> **Exercise data**:
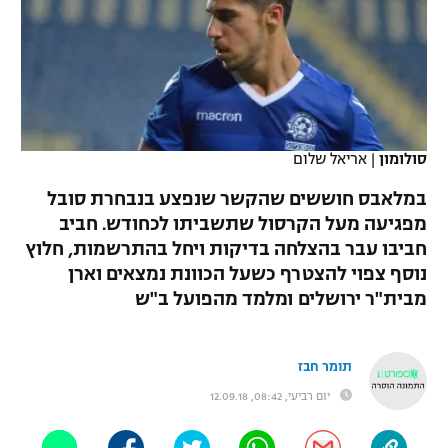
כדורסל נשים
נבחרת ישראל
יורוליג
ליגה ספרדית
טניס
VOD
מכבי תל אביב
מכבי חיפה
יורוקאפ
ליגה איטלקית
כדוריד
הפועל חולון
בית"ר ירושלים
רץ ברשת
ליגה צרפתית
כדורעף
סולומון
|
אריאל שלום
הפועל ירושלים
מכבי תל אביב
ליגה הולנדית
במלאבס חוששים שהקשר שנפצע בנבחרת סובל
שחייה
תוצאות
דני אבדיה
הפועל תל אביב
מפגיעה מעל הקרסול שתשביתו לכחודש. חביב
ליגה טורקית
חביבו עבר בהצלחה בדיקות ויחל בהתרשמות, חלוץ
ג'ודו
הפועל חיפה
לוח שידורים
נוסף צפוי להצטרף כשעל הכוונת נמצאים וארן
ליגה סינית
אגרוף
מבית"ר ירושלים ומלמד מהפועל ב"ש
הפועל באר שבע
ליגה ברזילאית
ברחבה
ספורט אולימפי
מכבי נתניה
תומר חבז
ליגות נוספות
UFC
יום רביעי, 08:42, 12.09.18
"מעל הליגה" – פודקאסט
בני יהודה
היאבקות WWE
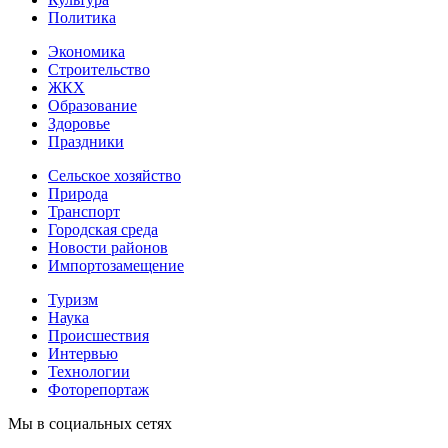
Политика
Экономика
Строительство
ЖКХ
Образование
Здоровье
Праздники
Сельское хозяйство
Природа
Транспорт
Городская среда
Новости районов
Импортозамещение
Туризм
Наука
Происшествия
Интервью
Технологии
Фоторепортаж
Мы в социальных сетях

> **Exercise directions**: Output all the records above again exactly, with the pictures dropped.

> **Your response**:
כדורסל נשים
נבחרת ישראל
יורוליג
ליגה ספרדית
טניס
VOD
מכבי תל אביב
מכבי חיפה
יורוקאפ
ליגה איטלקית
כדוריד
הפועל חולון
בית"ר ירושלים
רץ ברשת
ליגה צרפתית
כדורעף
סולומון
|
אריאל שלום
הפועל ירושלים
מכבי תל אביב
ליגה הולנדית
במלאבס חוששים שהקשר שנפצע בנבחרת סובל
שחייה
תוצאות
דני אבדיה
הפועל תל אביב
מפגיעה מעל הקרסול שתשביתו לכחודש. חביב
ליגה טורקית
חביבו עבר בהצלחה בדיקות ויחל בהתרשמות, חלוץ
ג'ודו
הפועל חיפה
לוח שידורים
נוסף צפוי להצטרף כשעל הכוונת נמצאים וארן
ליגה סינית
אגרוף
מבית"ר ירושלים ומלמד מהפועל ב"ש
הפועל באר שבע
ליגה ברזילאית
ברחבה
ספורט אולימפי
מכבי נתניה
תומר חבז
ליגות נוספות
UFC
יום רביעי, 08:42, 12.09.18
"מעל הליגה" – פודקאסט
בני יהודה
היאבקות WWE
Политика
Экономика
Строительство
ЖКХ
Образование
Здоровье
Праздники
Сельское хозяйство
Природа
Транспорт
Городская среда
Новости районов
Импортозамещение
Туризм
Наука
Происшествия
Интервью
Технологии
Фоторепортаж
Мы в социальных сетях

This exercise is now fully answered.